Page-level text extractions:

▬▬▬

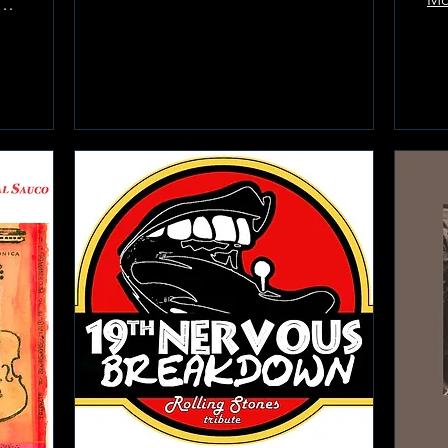
Room at the Greenwich Hotel
Learn more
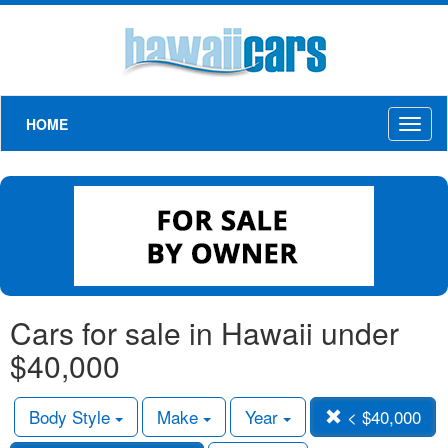
HOME
Toggl
naviga
Cars for sale in Hawaii under
$40,000
Body Style
Make
Year
< $40,000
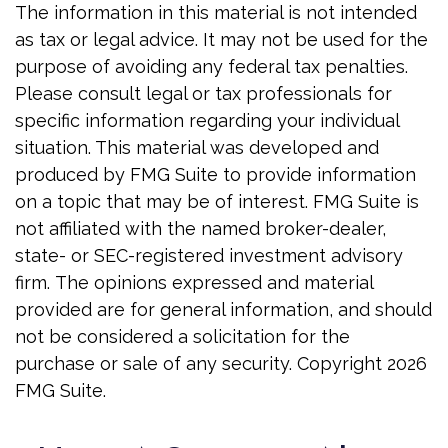
The information in this material is not intended
as tax or legal advice. It may not be used for the
purpose of avoiding any federal tax penalties.
Please consult legal or tax professionals for
specific information regarding your individual
situation. This material was developed and
produced by FMG Suite to provide information
on a topic that may be of interest. FMG Suite is
not affiliated with the named broker-dealer,
state- or SEC-registered investment advisory
firm. The opinions expressed and material
provided are for general information, and should
not be considered a solicitation for the
purchase or sale of any security. Copyright
2026
FMG Suite.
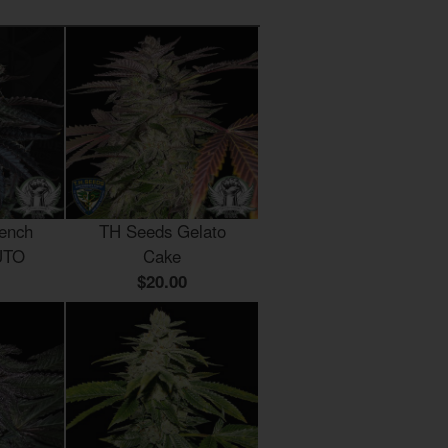
ench
TH Seeds Gelato
UTO
Cake
$20.00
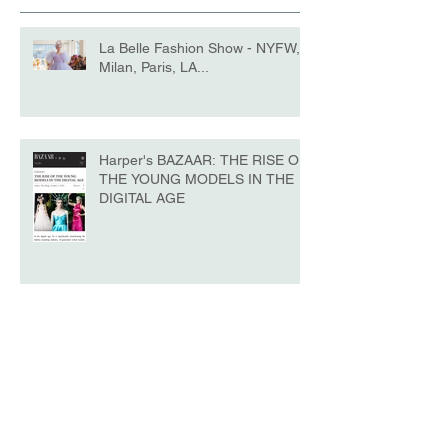
La Belle Fashion Show - NYFW,
Milan, Paris, LA...
Harper's BAZAAR: THE RISE OF
THE YOUNG MODELS IN THE
DIGITAL AGE
La Belle - NYFW No.10 Edition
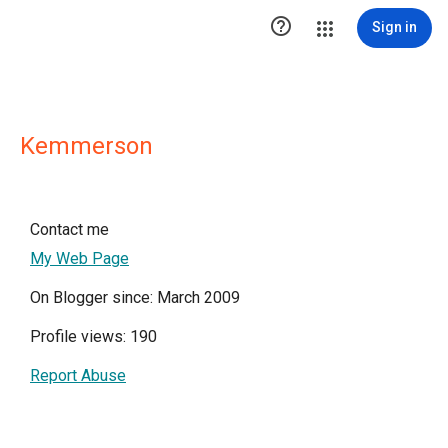

Sign in
Kemmerson
Contact me
My Web Page
On Blogger since: March 2009
Profile views: 190
Report Abuse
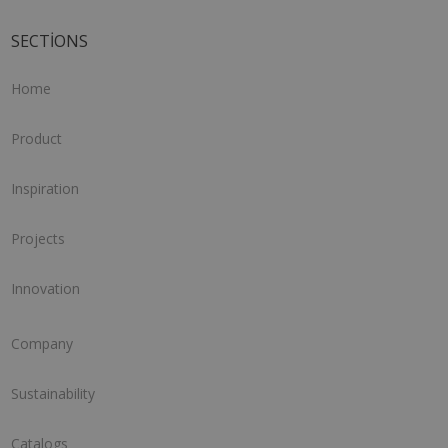
SECTIONS
Home
Product
Inspiration
Projects
Innovation
Company
Sustainability
Catalogs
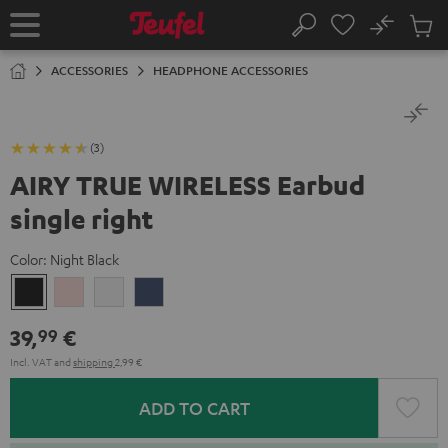
KIP TO
No
ONTENT
Sub
Home
Search
Cart
items
ACCESSORIES
HEADPHONE ACCESSORIES
(3)
AIRY TRUE WIRELESS Earbud
single right
Color:
Night Black
Night
Pale
Silver
Steel
Black
Gold
White
Blue
39,
€
99
Incl. VAT
and
shipping
2,99 €
ADD TO CART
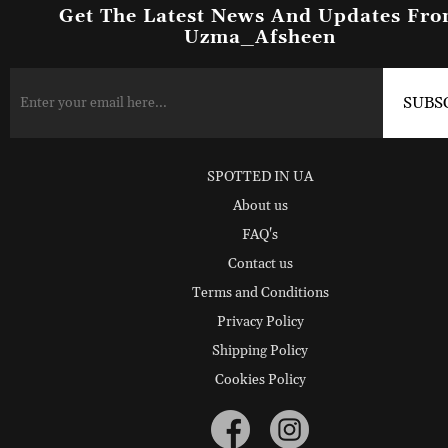
Get The Latest News And Updates Fr
Uzma_Afsheen
SPOTTED IN UA
About us
FAQ's
Contact us
Terms and Conditions
Privacy Policy
Shipping Policy
Cookies Policy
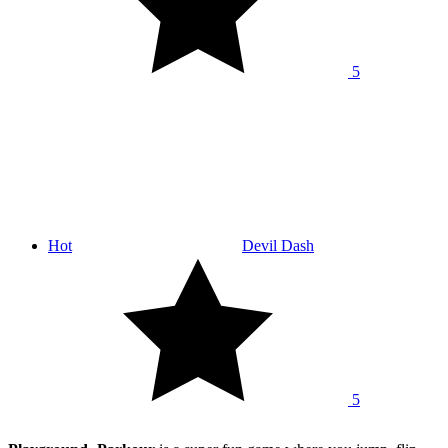
5
Hot
Devil Dash
5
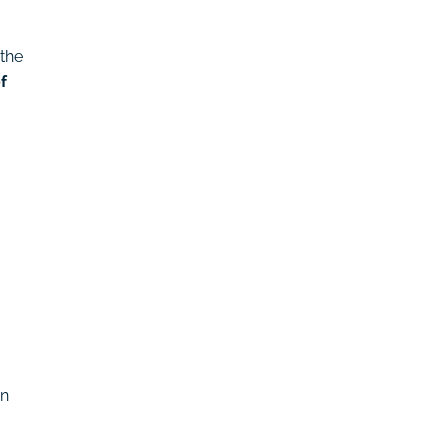
 the
f
en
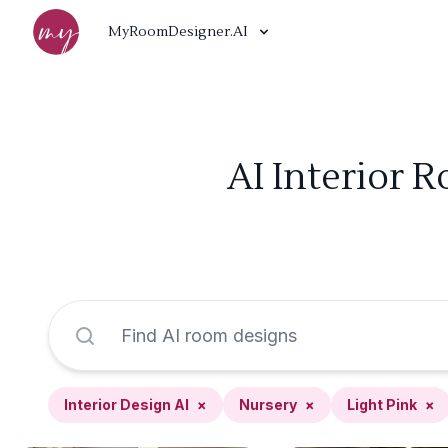
MyRoomDesigner.AI
AI Interior 
Interior Design AI
×
Nursery
×
Light Pink
×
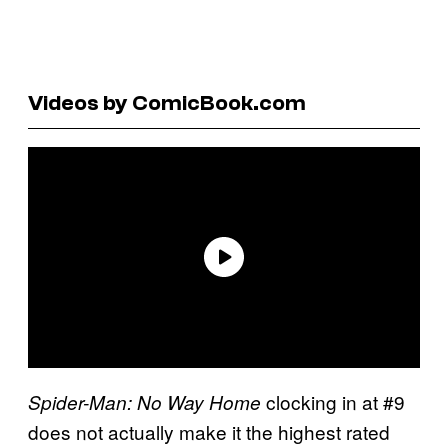
Videos by ComicBook.com
clocking in at #9
Spider-Man: No Way Home
does not actually make it the highest rated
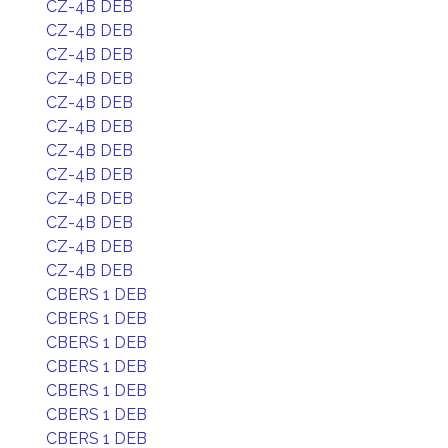
CZ-4B DEB
CZ-4B DEB
CZ-4B DEB
CZ-4B DEB
CZ-4B DEB
CZ-4B DEB
CZ-4B DEB
CZ-4B DEB
CZ-4B DEB
CZ-4B DEB
CZ-4B DEB
CZ-4B DEB
CBERS 1 DEB
CBERS 1 DEB
CBERS 1 DEB
CBERS 1 DEB
CBERS 1 DEB
CBERS 1 DEB
CBERS 1 DEB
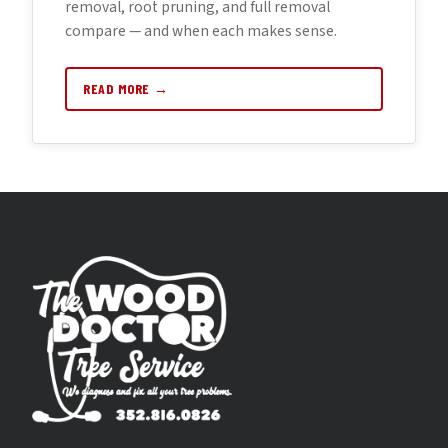
removal, root pruning, and full removal
compare — and when each makes sense.
READ MORE →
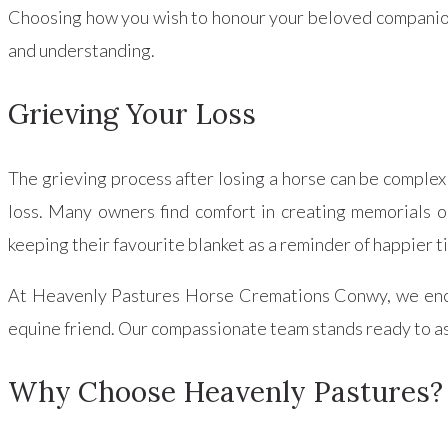
Choosing how you wish to honour your beloved companion 
and understanding.
Grieving Your Loss
The grieving process after losing a horse can be complex 
loss. Many owners find comfort in creating memorials or
keeping their favourite blanket as a reminder of happier t
At Heavenly Pastures Horse Cremations Conwy, we encou
equine friend. Our compassionate team stands ready to ass
Why Choose Heavenly Pastures?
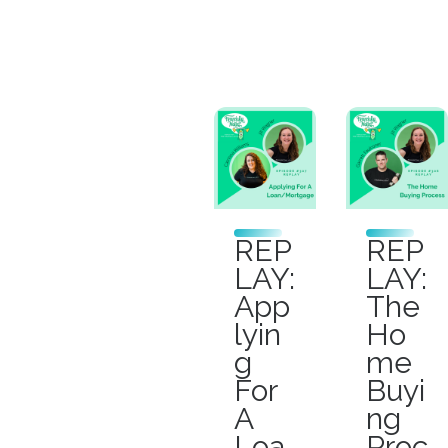
REP
REP
LAY:
LAY:
App
The
lyin
Ho
g
me
For
Buyi
A
ng
Loa
Proc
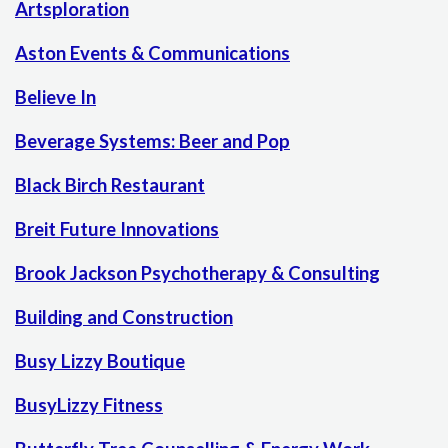
Artsploration
Aston Events & Communications
Believe In
Beverage Systems: Beer and Pop
Black Birch Restaurant
Breit Future Innovations
Brook Jackson Psychotherapy & Consulting
Building and Construction
Busy Lizzy Boutique
BusyLizzy Fitness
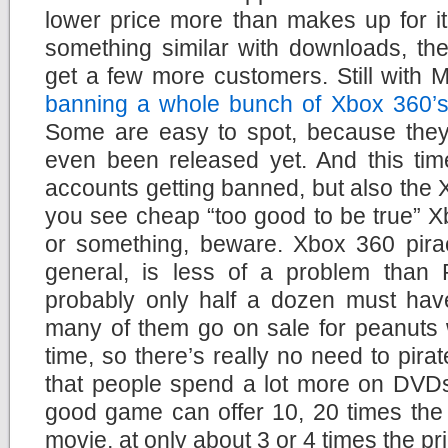
lower price more than makes up for it
something similar with downloads, the
get a few more customers. Still with M
banning a whole bunch of Xbox 360’s
Some are easy to spot, because they
even been released yet. And this time
accounts getting banned, but also the X
you see cheap “too good to be true” X
or something, beware. Xbox 360 pirac
general, is less of a problem than 
probably only half a dozen must ha
many of them go on sale for peanuts 
time, so there’s really no need to pir
that people spend a lot more on DVD
good game can offer 10, 20 times the 
movie, at only about 3 or 4 times the pr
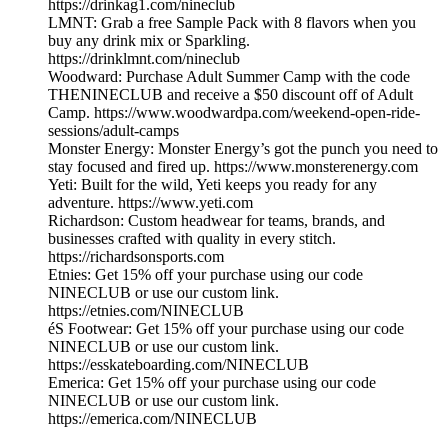
https://drinkag1.com/nineclub
LMNT: Grab a free Sample Pack with 8 flavors when you
buy any drink mix or Sparkling.
https://drinklmnt.com/nineclub
Woodward: Purchase Adult Summer Camp with the code
THENINECLUB and receive a $50 discount off of Adult
Camp. https://www.woodwardpa.com/weekend-open-ride-
sessions/adult-camps
Monster Energy: Monster Energy’s got the punch you need to
stay focused and fired up. https://www.monsterenergy.com
Yeti: Built for the wild, Yeti keeps you ready for any
adventure. https://www.yeti.com
Richardson: Custom headwear for teams, brands, and
businesses crafted with quality in every stitch.
https://richardsonsports.com
Etnies: Get 15% off your purchase using our code
NINECLUB or use our custom link.
https://etnies.com/NINECLUB
éS Footwear: Get 15% off your purchase using our code
NINECLUB or use our custom link.
https://esskateboarding.com/NINECLUB
Emerica: Get 15% off your purchase using our code
NINECLUB or use our custom link.
https://emerica.com/NINECLUB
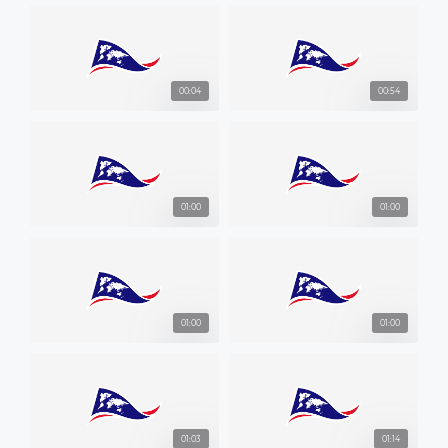
00:04
00:54
01:00
01:00
01:00
01:00
01:03
01:14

▬▬▬

**Activity**. Your answer should consist of each line above in which "need" appears.

**Solution**.
time, so there’s really no need to pir
Monster Energy: Monster Energy’s got the punch you need to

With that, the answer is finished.